Your colleague just got promoted or landed an important project that could define their career. To you, they seem to have the perfect life – everything seems to work out for them, falling effortlessly in place. You are happy for them but deep down the insistent voice inside you whispers, "Why them?" or even more troubling, "I wish they would fail."

This unsettling feeling is Jealousy – a feeling of unhappiness and anger because someone has something or someone that you want – that’s how the Cambridge Dictionary describes it. It is way more than that, a multifaceted emotion that can impact everything that defines you – your self-worth, mental health, and work life. It’s just not you. I believe everyone has had these feelings at least once, and it seems to get worse when a crisis befalls you. Jealousy isn’t an easy emotion to embrace. Many of us try to hide it, worrying about what others would think if they knew we were jealous of someone else’s success.

Jealousy, if left unchecked, can severely damage your relationships at work, hinder productivity and elevate your stress levels. Addressing this emotion is crucial for achieving fulfilment in your professional life. We sometimes take out this feeling by belittling the person we resent “Of course, he got the project because he is the manager’s favourite”. As highlighted in the Harvard Business Review’s article, “Envy at Work”, we tend to envy those close to us more intensely, possibly because their achievements seem within our reach. It can be because you believe you can achieve them too but they did. This jealousy can arise for various reasons, such as seeing your rivals receive promotions, higher salaries, or more recognition for similar work. 

So, how do I whisper back to myself “ I will work my way up too”?  Let’s look at how to decode this emotion. 

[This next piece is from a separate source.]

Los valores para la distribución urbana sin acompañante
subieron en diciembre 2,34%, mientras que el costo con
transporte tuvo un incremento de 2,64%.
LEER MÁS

  • What Triggers these emotions for me? — As mentioned above there could be various reasons that sparks this emotion. Those are just a few of them. Try identifying what it is for you that makes you feel that way. 

  • Yes, I feel Jealous of them — Own your Jealousy. Acknowledge it. This step is crucial. Once you say that out loud, you’ll start to feel a sense of relief. I’m not asking you to make an announcement about this in the workplace, but a little self-talk would work just right. 

What’s next? I have admitted I feel jealous of my colleagues because they got promoted even though we had similar evaluation scores. 

Look for a course of action — This can involve seeking support from a superior or talking to a support group within your company. You could also consider setting realistic, achievable goals. Setting smaller, manageable goals can significantly boost your self-esteem. This process is about developing a learning mindset. 

What if I have to work with the person I’m jealous of? 

Yes, this can be challenging. Those feelings may resurface. But this time, take your time. Instead of feeling threatened, make it into a learning opportunity. Try to objectively observe what qualities they have to lead to their promotion, what they did differently, and what additional skills they possess. Identify them and work on improving yourself. 

Use jealousy to fuel your professional and personal growth. Celebrate your progress, and keep reminding yourself that your journey is unique and yours. 


Resources:

Harvard Business Review. “Envy at Work”. (April, 2010). By Tanya Menon and Leigh Thompson.